» **THE PROBLEM**
Write out the entire listing below exactly, with the pictures left out.

» **AVAILABLE RECORDS**
Start of Block

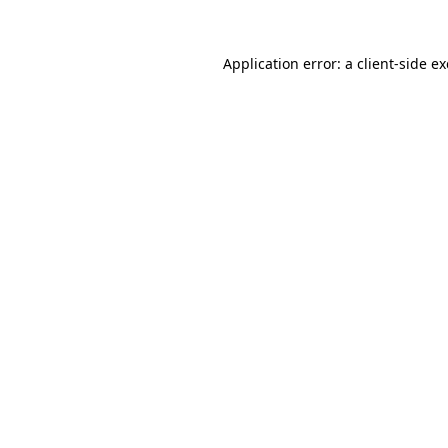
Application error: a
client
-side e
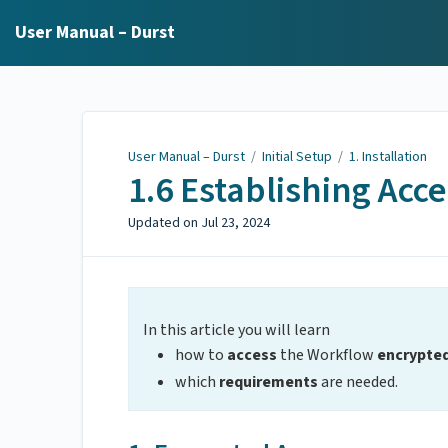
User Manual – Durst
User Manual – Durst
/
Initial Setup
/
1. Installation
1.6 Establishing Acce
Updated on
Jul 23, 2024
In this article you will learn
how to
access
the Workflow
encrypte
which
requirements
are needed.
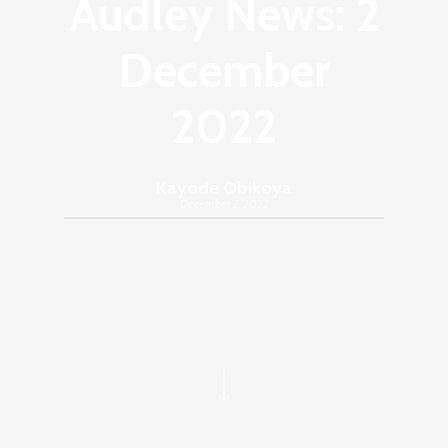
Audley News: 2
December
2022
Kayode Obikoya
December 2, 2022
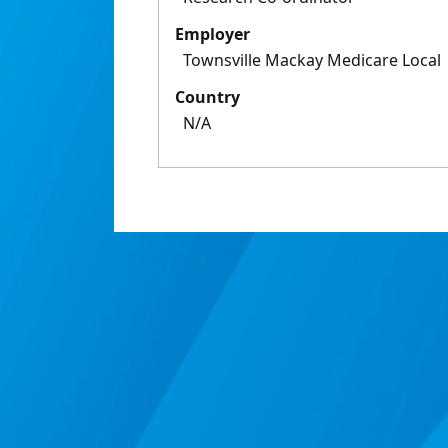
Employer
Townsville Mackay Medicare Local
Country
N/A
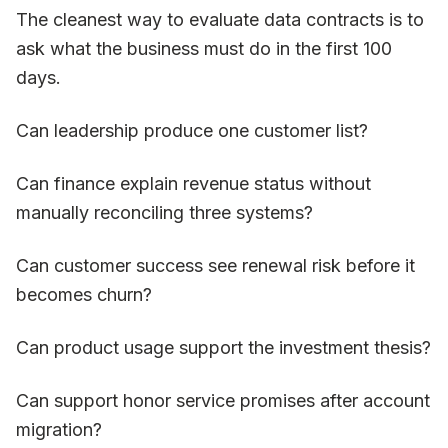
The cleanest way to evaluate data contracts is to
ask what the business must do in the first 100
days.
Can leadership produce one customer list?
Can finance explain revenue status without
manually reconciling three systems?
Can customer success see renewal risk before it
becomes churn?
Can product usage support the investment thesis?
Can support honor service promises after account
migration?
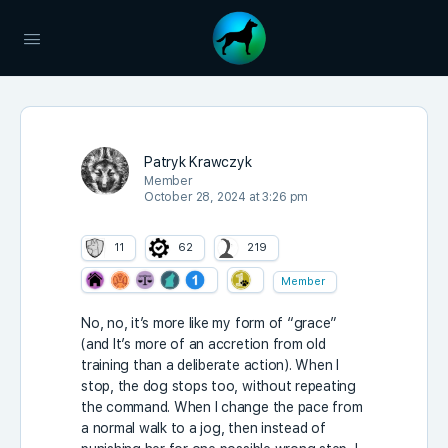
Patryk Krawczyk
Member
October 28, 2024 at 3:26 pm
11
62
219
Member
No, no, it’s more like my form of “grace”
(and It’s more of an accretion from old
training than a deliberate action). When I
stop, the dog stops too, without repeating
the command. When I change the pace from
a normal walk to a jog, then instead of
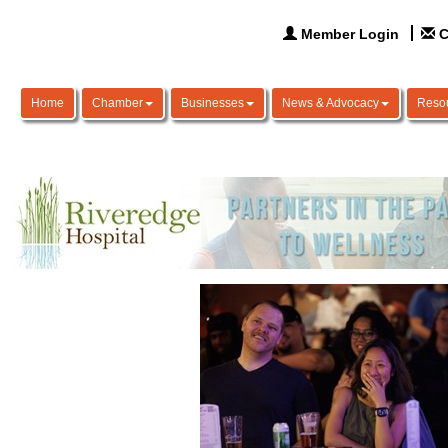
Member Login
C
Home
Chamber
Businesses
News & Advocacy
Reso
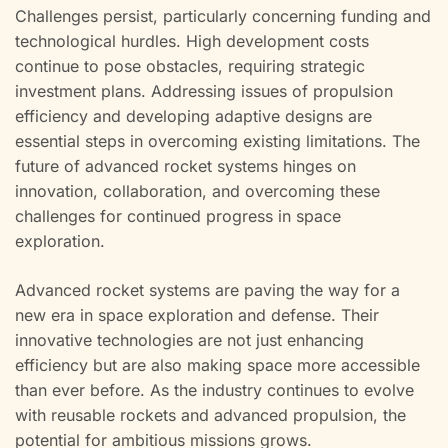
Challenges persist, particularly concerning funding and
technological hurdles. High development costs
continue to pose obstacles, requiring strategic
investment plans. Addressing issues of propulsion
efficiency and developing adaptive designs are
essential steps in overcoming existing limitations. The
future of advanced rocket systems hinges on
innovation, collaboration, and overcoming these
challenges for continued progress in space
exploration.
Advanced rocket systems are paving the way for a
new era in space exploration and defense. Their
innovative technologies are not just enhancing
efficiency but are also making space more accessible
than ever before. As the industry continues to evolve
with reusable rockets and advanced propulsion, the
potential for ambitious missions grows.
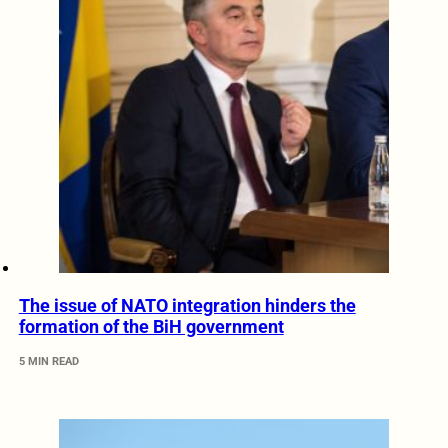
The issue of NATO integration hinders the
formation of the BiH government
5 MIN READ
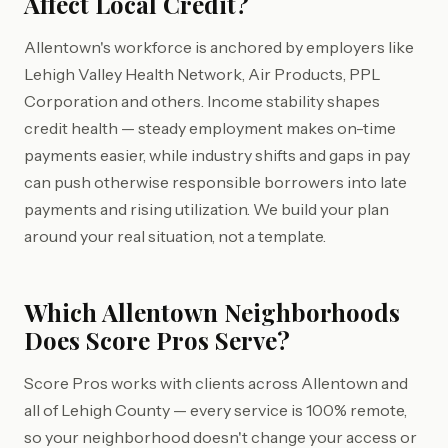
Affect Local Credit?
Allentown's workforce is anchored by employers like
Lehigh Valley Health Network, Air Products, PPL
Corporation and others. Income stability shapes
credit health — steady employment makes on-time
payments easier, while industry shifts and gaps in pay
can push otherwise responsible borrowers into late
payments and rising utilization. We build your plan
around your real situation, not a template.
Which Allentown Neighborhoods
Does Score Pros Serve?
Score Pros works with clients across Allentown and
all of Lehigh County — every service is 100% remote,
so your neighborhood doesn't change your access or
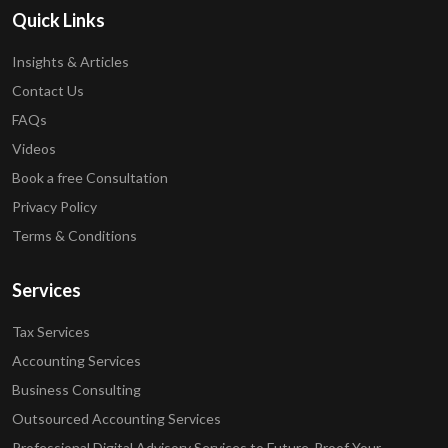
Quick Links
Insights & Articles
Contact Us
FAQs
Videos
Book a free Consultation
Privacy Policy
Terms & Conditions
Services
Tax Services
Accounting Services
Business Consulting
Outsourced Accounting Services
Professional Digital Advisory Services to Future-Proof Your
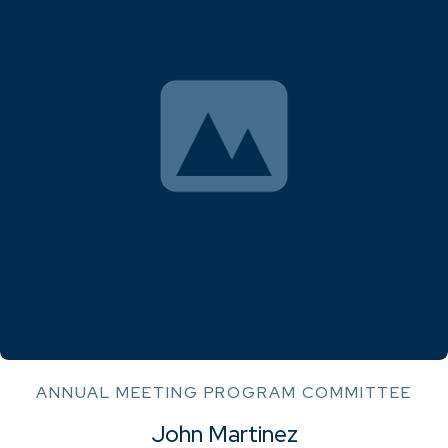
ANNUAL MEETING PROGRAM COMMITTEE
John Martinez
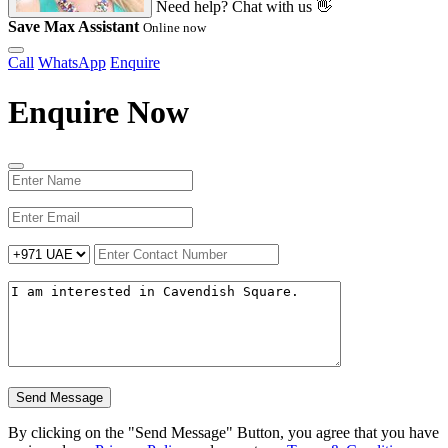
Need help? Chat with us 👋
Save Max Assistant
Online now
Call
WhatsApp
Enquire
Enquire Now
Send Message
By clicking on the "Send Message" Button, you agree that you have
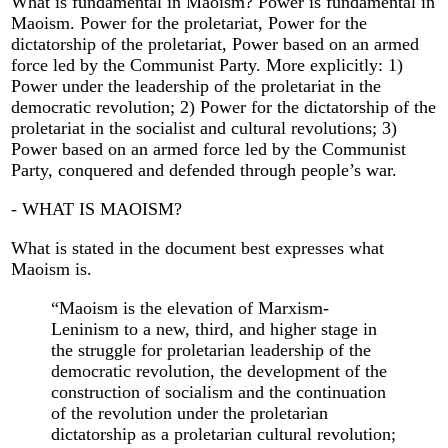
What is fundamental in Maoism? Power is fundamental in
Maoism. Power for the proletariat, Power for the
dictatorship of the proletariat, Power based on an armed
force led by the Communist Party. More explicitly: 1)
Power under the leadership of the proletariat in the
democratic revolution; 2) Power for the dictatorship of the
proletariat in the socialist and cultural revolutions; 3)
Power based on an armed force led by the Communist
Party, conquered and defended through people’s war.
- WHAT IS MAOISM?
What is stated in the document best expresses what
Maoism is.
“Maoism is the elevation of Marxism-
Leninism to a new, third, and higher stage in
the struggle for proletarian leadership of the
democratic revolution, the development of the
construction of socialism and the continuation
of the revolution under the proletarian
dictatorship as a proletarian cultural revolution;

End of Block

» **ANSWER TO THIS TASK**
Application error: a
client
-side e
User Manual – Durst
User Manual – Durst
/
Initial Setup
/
1. Installation
1.6 Establishing Acce
Updated on
Jul 23, 2024
In this article you will learn
how to
access
the Workflow
encrypte
which
requirements
are needed.
Audley News: 2
December
2022
Kayode Obikoya
December 2, 2022
Employer
Townsville Mackay Medicare Local
Country
N/A
The cleanest way to evaluate data contracts is to
ask what the business must do in the first 100
days.
Can leadership produce one customer list?
Can finance explain revenue status without
manually reconciling three systems?
Can customer success see renewal risk before it
becomes churn?
Can product usage support the investment thesis?
Can support honor service promises after account
migration?
Patryk Krawczyk
Member
October 28, 2024 at 3:26 pm
11
62
219
Member
No, no, it’s more like my form of “grace”
(and It’s more of an accretion from old
training than a deliberate action). When I
stop, the dog stops too, without repeating
the command. When I change the pace from
a normal walk to a jog, then instead of
Member Login
C
Home
Chamber
Businesses
News & Advocacy
Reso
Challenges persist, particularly concerning funding and
technological hurdles. High development costs
continue to pose obstacles, requiring strategic
investment plans. Addressing issues of propulsion
efficiency and developing adaptive designs are
essential steps in overcoming existing limitations. The
future of advanced rocket systems hinges on
innovation, collaboration, and overcoming these
challenges for continued progress in space
exploration.
Advanced rocket systems are paving the way for a
new era in space exploration and defense. Their
innovative technologies are not just enhancing
efficiency but are also making space more accessible
than ever before. As the industry continues to evolve
with reusable rockets and advanced propulsion, the
potential for ambitious missions grows.
The issue of NATO integration hinders the
formation of the BiH government
5 MIN READ
Affect Local Credit?
Allentown's workforce is anchored by employers like
Lehigh Valley Health Network, Air Products, PPL
Corporation and others. Income stability shapes
credit health — steady employment makes on-time
payments easier, while industry shifts and gaps in pay
can push otherwise responsible borrowers into late
payments and rising utilization. We build your plan
around your real situation, not a template.
Which Allentown Neighborhoods
Does Score Pros Serve?
Score Pros works with clients across Allentown and
all of Lehigh County — every service is 100% remote,
so your neighborhood doesn't change your access or
Quick Links
Insights & Articles
Contact Us
FAQs
Videos
Book a free Consultation
Privacy Policy
Terms & Conditions
Services
Tax Services
Accounting Services
Business Consulting
Outsourced Accounting Services
Professional Digital Advisory Services to Future-Proof Your
ANNUAL MEETING PROGRAM COMMITTEE
John Martinez
Need help? Chat with us 👋
Save Max Assistant
Online now
Call
WhatsApp
Enquire
Enquire Now
Send Message
By clicking on the "Send Message" Button, you agree that you have
What is fundamental in Maoism? Power is fundamental in
Maoism. Power for the proletariat, Power for the
dictatorship of the proletariat, Power based on an armed
force led by the Communist Party. More explicitly: 1)
Power under the leadership of the proletariat in the
democratic revolution; 2) Power for the dictatorship of the
proletariat in the socialist and cultural revolutions; 3)
Power based on an armed force led by the Communist
Party, conquered and defended through people’s war.
- WHAT IS MAOISM?
What is stated in the document best expresses what
Maoism is.
“Maoism is the elevation of Marxism-
Leninism to a new, third, and higher stage in
the struggle for proletarian leadership of the
democratic revolution, the development of the
construction of socialism and the continuation
of the revolution under the proletarian
dictatorship as a proletarian cultural revolution;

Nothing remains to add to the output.